** Opening INPUT DATA block **
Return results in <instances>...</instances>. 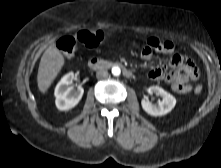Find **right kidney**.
<instances>
[{
	"instance_id": "1",
	"label": "right kidney",
	"mask_w": 221,
	"mask_h": 168,
	"mask_svg": "<svg viewBox=\"0 0 221 168\" xmlns=\"http://www.w3.org/2000/svg\"><path fill=\"white\" fill-rule=\"evenodd\" d=\"M73 79L74 73L69 72L60 80L55 88V104L61 111H67L74 108L83 96L84 90L82 87L73 90L71 86Z\"/></svg>"
}]
</instances>
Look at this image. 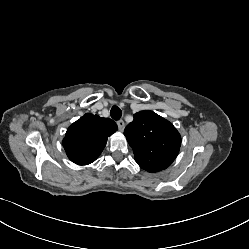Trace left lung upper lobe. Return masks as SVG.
<instances>
[{
  "label": "left lung upper lobe",
  "instance_id": "obj_1",
  "mask_svg": "<svg viewBox=\"0 0 249 249\" xmlns=\"http://www.w3.org/2000/svg\"><path fill=\"white\" fill-rule=\"evenodd\" d=\"M137 164L148 172L169 167L178 155L181 137L168 120L150 110L134 115L124 130Z\"/></svg>",
  "mask_w": 249,
  "mask_h": 249
}]
</instances>
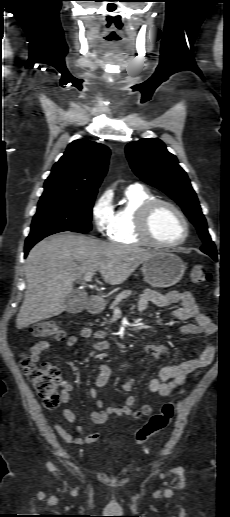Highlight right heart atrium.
Returning <instances> with one entry per match:
<instances>
[{
	"mask_svg": "<svg viewBox=\"0 0 230 517\" xmlns=\"http://www.w3.org/2000/svg\"><path fill=\"white\" fill-rule=\"evenodd\" d=\"M114 207L108 194H102L94 201L91 207V216L97 232L109 235L114 221Z\"/></svg>",
	"mask_w": 230,
	"mask_h": 517,
	"instance_id": "1",
	"label": "right heart atrium"
}]
</instances>
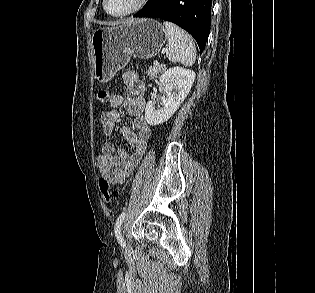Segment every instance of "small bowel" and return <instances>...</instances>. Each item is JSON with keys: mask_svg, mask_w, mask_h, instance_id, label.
** Closing INPUT DATA block **
▶ _TASK INSTRUCTIONS_:
The lines from the one holding "Highlight right heart atrium." to the final line of the entries are to be duplicated exactly, and the pictures are to be left out.

▶ _RESPONSE AREA_:
Highlight right heart atrium.
Returning <instances> with one entry per match:
<instances>
[{
	"mask_svg": "<svg viewBox=\"0 0 230 517\" xmlns=\"http://www.w3.org/2000/svg\"><path fill=\"white\" fill-rule=\"evenodd\" d=\"M114 207L108 194H102L94 201L91 207V216L97 232L109 235L114 221Z\"/></svg>",
	"mask_w": 230,
	"mask_h": 517,
	"instance_id": "1",
	"label": "right heart atrium"
}]
</instances>
Segment every instance of "small bowel" and return <instances>...</instances>. Each item is JSON with keys: mask_svg, mask_w, mask_h, instance_id, label.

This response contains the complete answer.